In connection with the preparation of this opinion, we have reviewed the corporate actions of the Company in connection with this matter and have examined such documents, corporate records and other instruments as we have deemed necessary for the purposes of this opinion. We have assumed the genuineness and authenticity of all documents submitted to us as originals, the conformity to originals of all documents submitted to us as copies thereof and the due execution and delivery of all documents where due execution and delivery are a prerequisite to the effectiveness thereof.

We are opining herein as to the effect of the subject transaction only of the General Corporation Law of the State of Delaware, and we express no opinion with respect to the applicability thereto, or the effect thereon, of the laws of any other jurisdiction or, in the case of Delaware, any other laws, or to any matters of municipal law or the laws of any local agencies within any state.


Page Two

Based on the foregoing, we are of the opinion that:

1. The Shares, when issued and sold in accordance with the terms and conditions of the Purchase Agreement, will be validly issued, fully paid and nonassessable.

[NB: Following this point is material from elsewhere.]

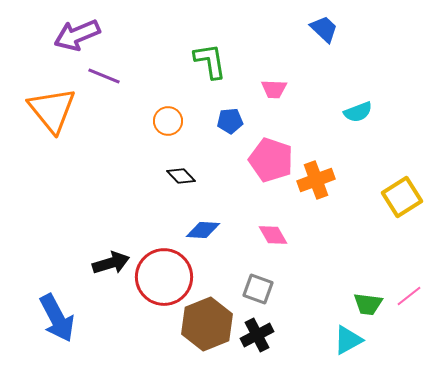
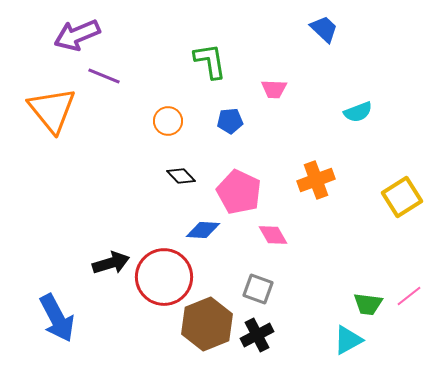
pink pentagon: moved 32 px left, 32 px down; rotated 6 degrees clockwise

2. The Warrants, when issued and sold in accordance with the terms and conditions of the Purchase Agreement and duly executed and delivered by the Company, will constitute valid and legally binding obligations of the Company, subject to bankruptcy, insolvency, fraudulent transfer, reorganization, arrangement, moratorium and other similar laws related to or affecting creditors’ rights and to general equity principles.

3. The Warrant Shares, when issued and paid for upon the exercise of the Warrants, and in accordance with the provisions thereof, will be validly issued, fully paid and nonassessable.

It is understood that this opinion is to be used only in connection with the offer, sale and issuance of the Securities while the Registration Statement is in effect.

We hereby consent to the use of this opinion as an exhibit to the Company’s Current Report on Form 8-K dated June 8, 2010, which is incorporated by reference in the Registration Statement and to the use of our name under the caption “Legal Matters” in the Prospectus Supplement. In giving such consent, we do not hereby admit that we are within the category of persons whose consent is required under Section 7 of the Securities Act of 1933, as amended, or the rules and regulations of the Commission thereunder.